To reduce the harmful effects of neonicotinoid pesticides on pollinators, Assembly Democrats Clinton Calabrese, Raj Mukherji, and Daniel Benson sponsored legislation to limit the application of the widely used insecticide. The measure recently cleared the Assembly Environment Committee.
Research suggests that neonicotinoids have an adverse impact on pollinating insects, and may contribute to the disappearance of bee populations and colony collapse disorder. Neonicotinoids work as neurotoxins attacking the nervous systems of these insects. These chemicals pollute pollen and nectar, which is a threat to bee populations.
“Without a healthy honey bee population, successful fruit and vegetable production would be at risk,” said Calabrese (D-Bergen, Passaic). “New Jersey’s 20,000 bee colonies represent a $7 million honey bee industry and contribute to the successful production of nearly $200 million worth of fruits and vegetables annually. The prolific use of neonicotinoids can be a threat to this industry and the overall agricultural industry’s health.”
The European Food Safety Authority (EFSA) concluded that certain neonicotinoids used on farms and gardens can harm honeybees, bumblebees, and solitary bees. Nearby crops and wild plants can also be contaminated and the insecticides can accumulate in soil. Neonicotinoids also have been detected in streams, honey, garden flowers, and wildflowers.
“In recent years, New Jersey has lost a measurably higher percentage of its honeybee population than the national average,” said Mukherji (D-Hudson). “While our state has done everything possible to encourage pollinator growth and healthy pollination since, reducing the use of neonicotinoid pesticides will allow us to further protect the bee population, protect the environment from the harmful effects of these chemicals, and preserve our fruit and vegetable economy and the industry’s jobs.”

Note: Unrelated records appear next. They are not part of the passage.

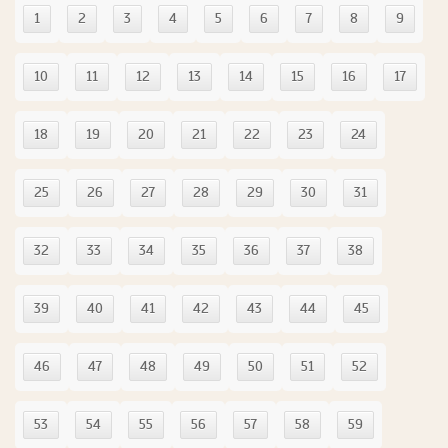
1
2
3
4
5
6
7
8
9
10
11
12
13
14
15
16
17
18
19
20
21
22
23
24
25
26
27
28
29
30
31
32
33
34
35
36
37
38
39
40
41
42
43
44
45
46
47
48
49
50
51
52
53
54
55
56
57
58
59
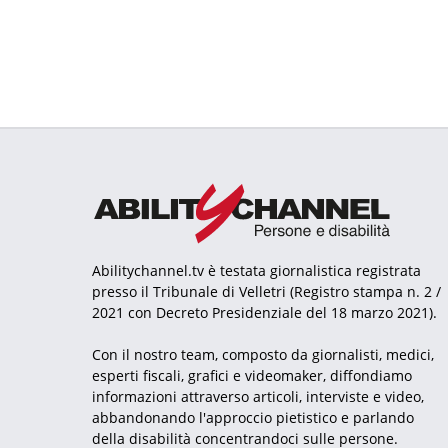
Abilitychannel.tv è testata giornalistica registrata
presso il Tribunale di Velletri (Registro stampa n. 2 /
2021 con Decreto Presidenziale del 18 marzo 2021).
Con il nostro team, composto da giornalisti, medici,
esperti fiscali, grafici e videomaker, diffondiamo
informazioni attraverso articoli, interviste e video,
abbandonando l'approccio pietistico e parlando
della disabilità concentrandoci sulle persone.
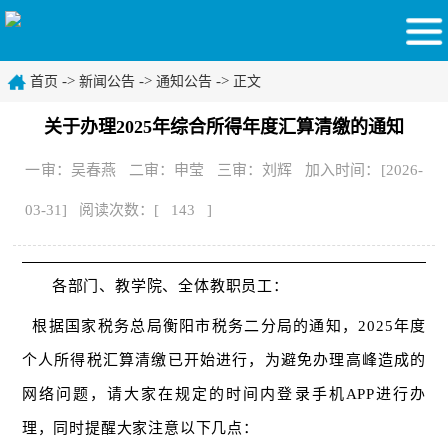
->
->
->
首页
新闻公告
通知公告
正文
关于办理2025年综合所得年度汇算清缴的通知
一审：吴春燕 二审：申莹 三审：刘辉 加入时间：[2026-
03-31] 阅读次数：[
143
]
各部门、教学院、全体教职员工：
根据国家税务总局衡阳市税务二分局的通知，
2025年度
个人所得税汇算清缴已开始进行，为避免办理高峰造成的
网络问题，请大家在规定的时间内登录手机APP进行办
理，同时提醒大家注意以下几点：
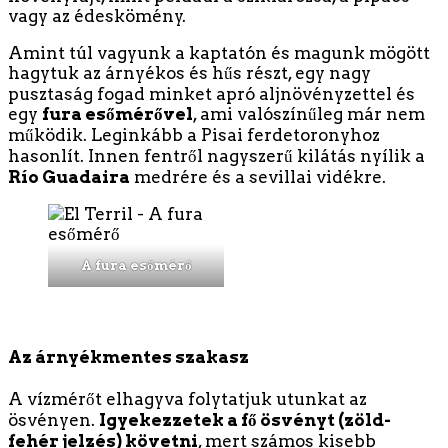
vagy az édeskömény.
Amint túl vagyunk a kaptatón és magunk mögött
hagytuk az árnyékos és hűs részt, egy nagy
pusztaság fogad minket apró aljnövényzettel és
egy
fura esőmérővel
, ami valószínűleg már nem
működik. Leginkább a Pisai ferdetoronyhoz
hasonlít. Innen fentről nagyszerű kilátás nyílik a
Río Guadaira
medrére és a sevillai vidékre.
A fura esőmérő
Az árnyékmentes szakasz
A vízmérőt elhagyva folytatjuk utunkat az
ösvényen.
Igyekezzetek a fő ösvényt (zöld-
fehér jelzés) követni
, mert számos kisebb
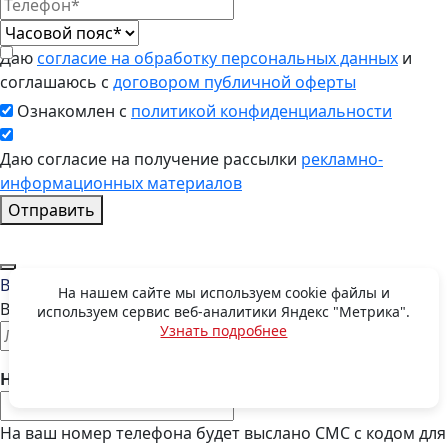
Даю
согласие на обработку персональных данных
и
соглашаюсь с
договором публичной оферты
Ознакомлен с
политикой конфиденциальности
Даю согласие на получение рассылки
рекламно-
информационных материалов
Отправить
Восстановить пароль
На нашем сайте мы используем cookie файлы и
Введите E-mail, указанный при регистрации
используем сервис веб-аналитики Яндекс "Метрика".
Узнать подробнее
OK
Номер телефона:
На ваш номер телефона будет выслано СМС с кодом для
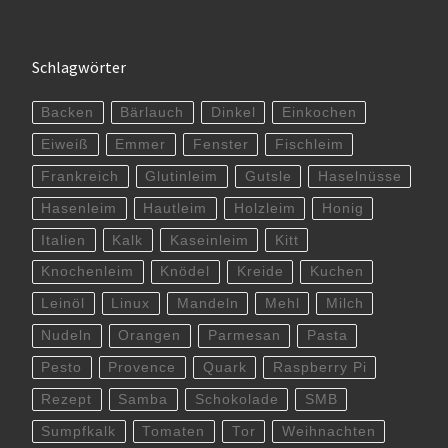
Schlagwörter
Backen
Bärlauch
Dinkel
Einkochen
Eiweiß
Emmer
Fenster
Fischleim
Frankreich
Glutinleim
Gutsle
Haselnüsse
Hasenleim
Hautleim
Holzleim
Honig
Italien
Kalk
Kaseinleim
Kitt
Knochenleim
Knödel
Kreide
Kuchen
Leinöl
Linux
Mandeln
Mehl
Milch
Nudeln
Orangen
Parmesan
Pasta
Pesto
Provence
Quark
Raspberry Pi
Rezept
Samba
Schokolade
SMB
Sumpfkalk
Tomaten
Tor
Weihnachten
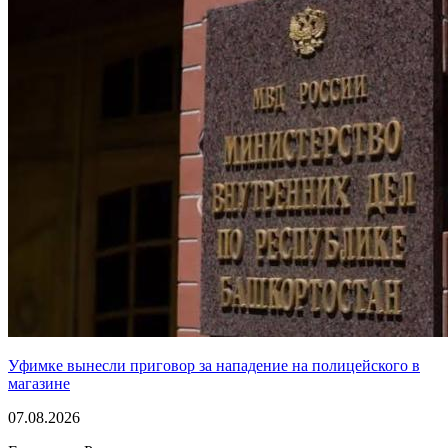
Уфимке вынесли приговор за нападение на полицейского в
магазине
07.08.2026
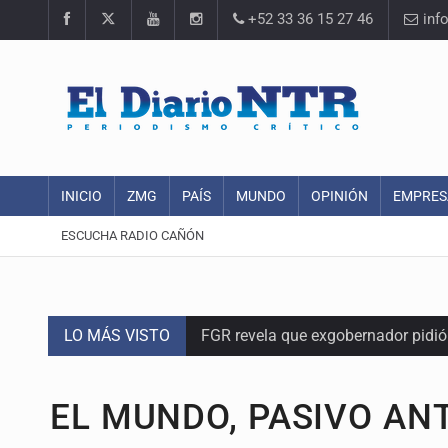
+52 33 36 15 27 46
inf
INICIO
ZMG
PAÍS
MUNDO
OPINIÓN
EMPRES
ESCUCHA RADIO CAÑÓN
LO MÁS VISTO
FGR revela que exgobernador pidi
Capturan en Zapopan a defraudado
EL MUNDO, PASIVO AN
Adulto mayor pierde la vida en inc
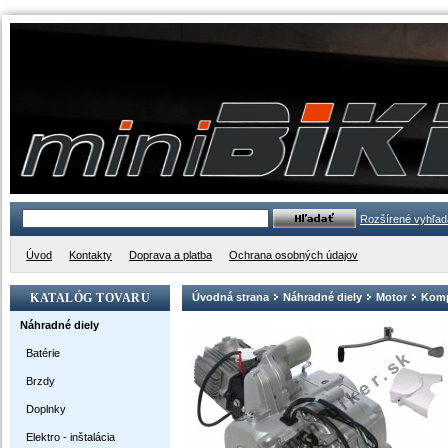
Rozšírené vyhľad
Úvod
Kontakty
Doprava a platba
Ochrana osobných údajov
KATALÓG TOVARU
Úvodná strana
Náhradné diely
Motor
Komp
Náhradné diely
Batérie
Brzdy
Doplnky
Elektro - inštalácia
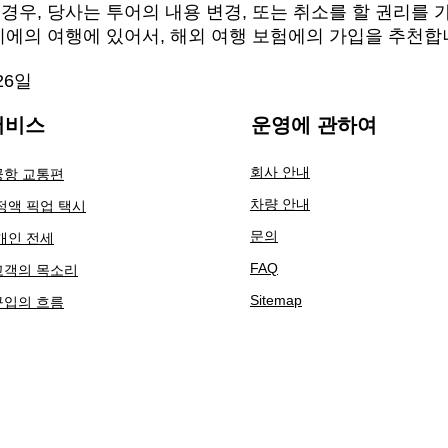
경우, 당사는 투어의 내용 변경, 또는 취소를 할 권리를 
이에의 여행에 있어서, 해외 여행 보험에의 가입을 추천합
26일
비스​
운영에 관하여
회사 안내
공항 교통편
차량 안내
 정액 픽업 택시
​문의
 개인 전세
​FAQ
고객의 목소리
Sitemap
구입의 흐름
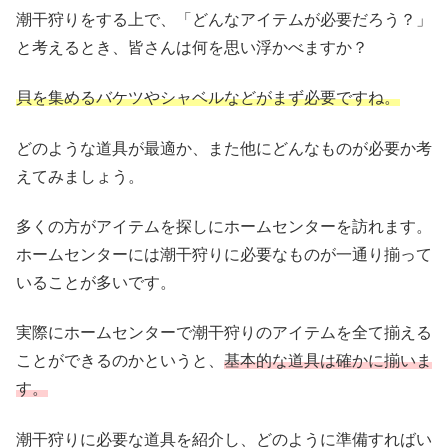
潮干狩りをする上で、「どんなアイテムが必要だろう？」
と考えるとき、皆さんは何を思い浮かべますか？
貝を集めるバケツやシャベルなどがまず必要ですね。
どのような道具が最適か、また他にどんなものが必要か考
えてみましょう。
多くの方がアイテムを探しにホームセンターを訪れます。
ホームセンターには潮干狩りに必要なものが一通り揃って
いることが多いです。
実際にホームセンターで潮干狩りのアイテムを全て揃える
ことができるのかというと、
基本的な道具は確かに揃いま
す。
潮干狩りに必要な道具を紹介し、どのように準備すればい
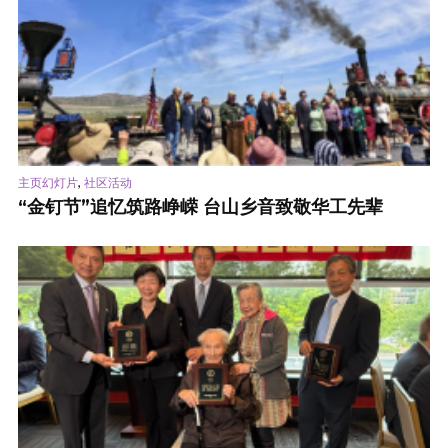
,
主页幻灯片
社区活动
“金钉节”追忆筑路峥嵘 台山乡音致敬华工先辈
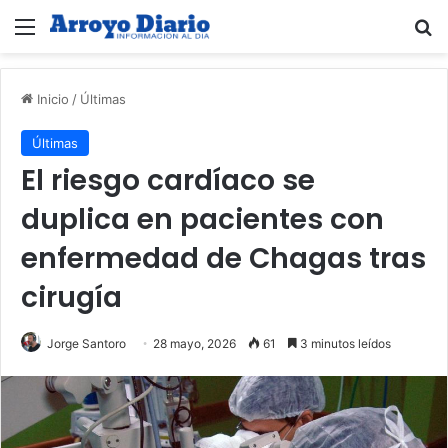
Menú
B
Inicio
/
Últimas
Últimas
El riesgo cardíaco se
duplica en pacientes con
enfermedad de Chagas tras
cirugía
Jorge Santoro
28 mayo, 2026
61
3 minutos leídos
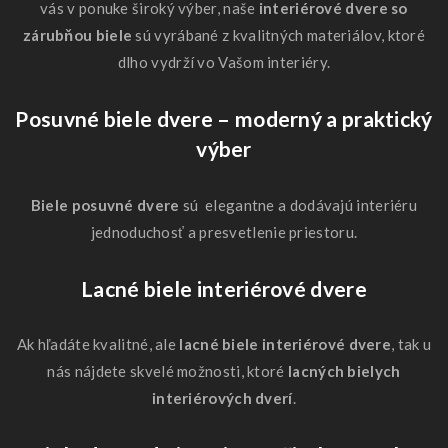
vás v ponuke široký výber, naše
interiérové ​​dvere so
zárubňou biele
sú vyrábané z kvalitných materiálov, ktoré
dlho vydrží vo Vašom interiéry.
Posuvné biele dvere – moderný a praktický
výber
Biele posuvné dvere
sú elegantne a dodávajú interiéru
jednoduchosť a presvetlenie priestoru.
Lacné biele interiérové ​​dvere
Ak hľadáte kvalitné, ale
lacné biele interiérové ​​dvere
, tak u
nás nájdete skvelé možnosti, ktoré
lacných bielych
interiérových dverí
.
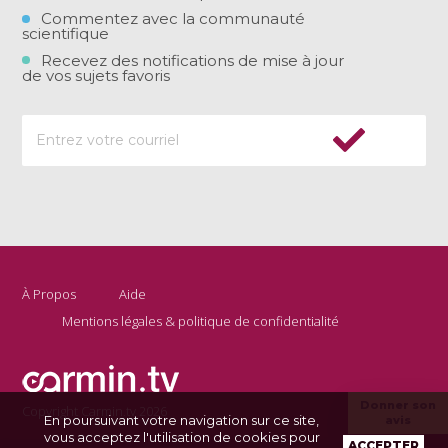
Commentez avec la communauté
scientifique
Recevez des notifications de mise à jour
de vos sujets favoris
À Propos
Aide
Mentions légales & politique de confidentialité
Donner son
Copyright Carmin.tv 2026
En poursuivant votre navigation sur ce site,
avis
vous acceptez l'utilisation de cookies pour
ACCEPTER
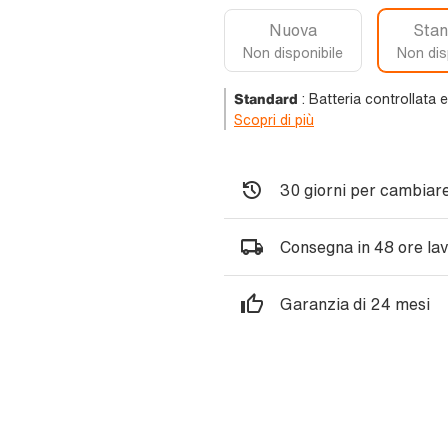
Nuova
Stan
Non disponibile
Non dis
Standard
:
Batteria controllata 
Scopri di più
30 giorni per cambiare
Consegna in 48 ore lav
Garanzia di 24 mesi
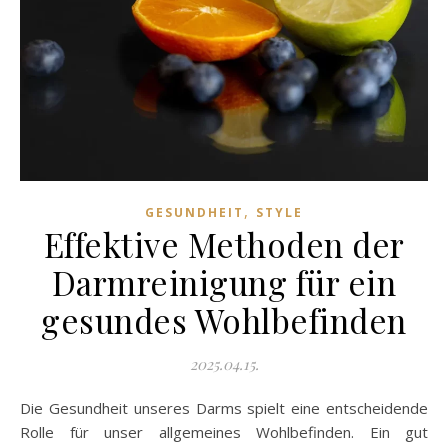
,
GESUNDHEIT
STYLE
Effektive Methoden der
Darmreinigung für ein
gesundes Wohlbefinden
2025.04.15.
Die Gesundheit unseres Darms spielt eine entscheidende
Rolle für unser allgemeines Wohlbefinden. Ein gut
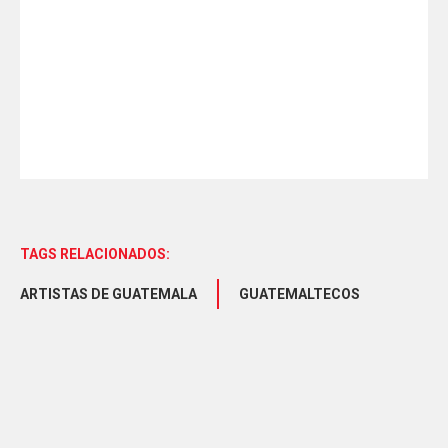
TAGS RELACIONADOS:
ARTISTAS DE GUATEMALA
GUATEMALTECOS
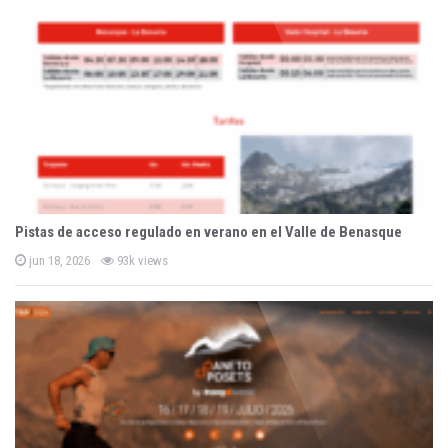
d
o
n
Pistas de acceso regulado en verano en el Valle de Benasque
P
jun 18, 2026
93k views
o
s
t
e
d
o
n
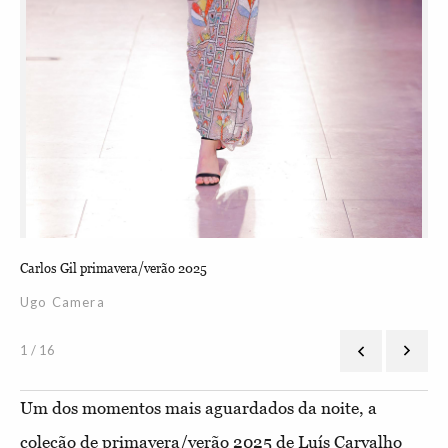
Carlos Gil primavera/verão 2025
Car
Ugo Camera
Mi
1 / 16
Um dos momentos mais aguardados da noite, a
coleção de primavera/verão 2025 de Luís Carvalho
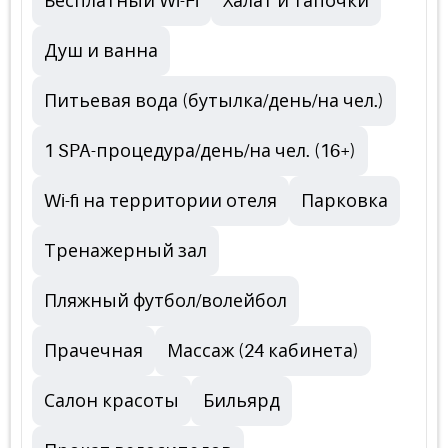
Бесплатный Wi-Fi
Халат и тапочки
Душ и ванна
Питьевая вода (бутылка/день/на чел.)
1 SPA-процедура/день/на чел. (16+)
Wi-fi на территории отеля
Парковка
Тренажерный зал
Пляжный футбол/волейбол
Прачечная
Массаж (24 кабинета)
Салон красоты
Бильярд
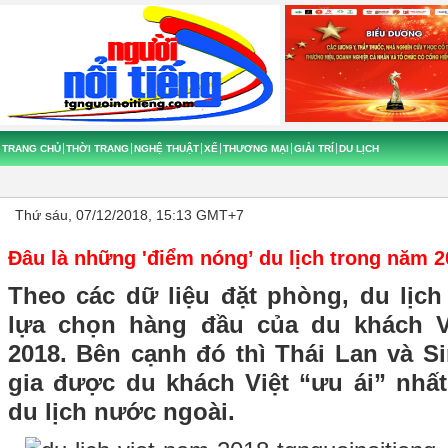
TRANG CHỦ
THỜI TRANG
NGHỆ THUẬT
XẾ
THƯƠNG MẠI
GIẢI TRÍ
DU LỊCH
Thứ sáu, 07/12/2018, 15:13 GMT+7
Đâu là những 'điểm nóng’ du lịch trong năm 
Theo các dữ liệu đặt phòng, du lịch
lựa chọn hàng đầu của du khách 
2018. Bên cạnh đó thì Thái Lan và S
gia được du khách Việt “ưu ái” nh
du lịch nước ngoài.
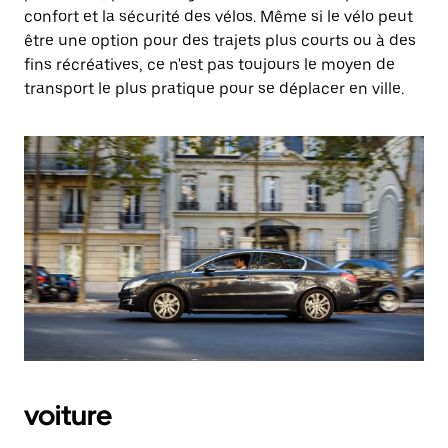
confort et la sécurité des vélos. Même si le vélo peut
être une option pour des trajets plus courts ou à des
fins récréatives, ce n'est pas toujours le moyen de
transport le plus pratique pour se déplacer en ville.
voiture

“The European Union has banned neonicotinoid pesticides, yet the U.S. Environmental Protection Agency has recently allowed several of the pesticides to remain in the US marketplace,” said Benson (D-Mercer, Middlesex). “Neonicotinoids can be replaced by effective and more environmentally friendly alternative pest control methods. Curbing its use is a smart decision for New Jersey and the state’s future environmental health.”
Under the bill (A-2070), the Department of Environmental Protection (DEP) would adopt, within one year, rules and regulations classifying neonicotinoid pesticides as restricted-use pesticides. Every three years DEP would be required to review the latest scientific information regarding neonicotinoid pesticides and classify any that will cause harm to pollinating bees, birds, other pollinating wildlife, or aquatic invertebrates as restricted-use pesticides.
Also included in the legislation, a person would be restricted from selling, offering for sale, or using within the State any neonicotinoid pesticide, unless the pesticide is registered and will only be applied by a licensed pesticide applicator to an agricultural plant.
The bill is under consideration by the Assembly Speaker for a floor vote.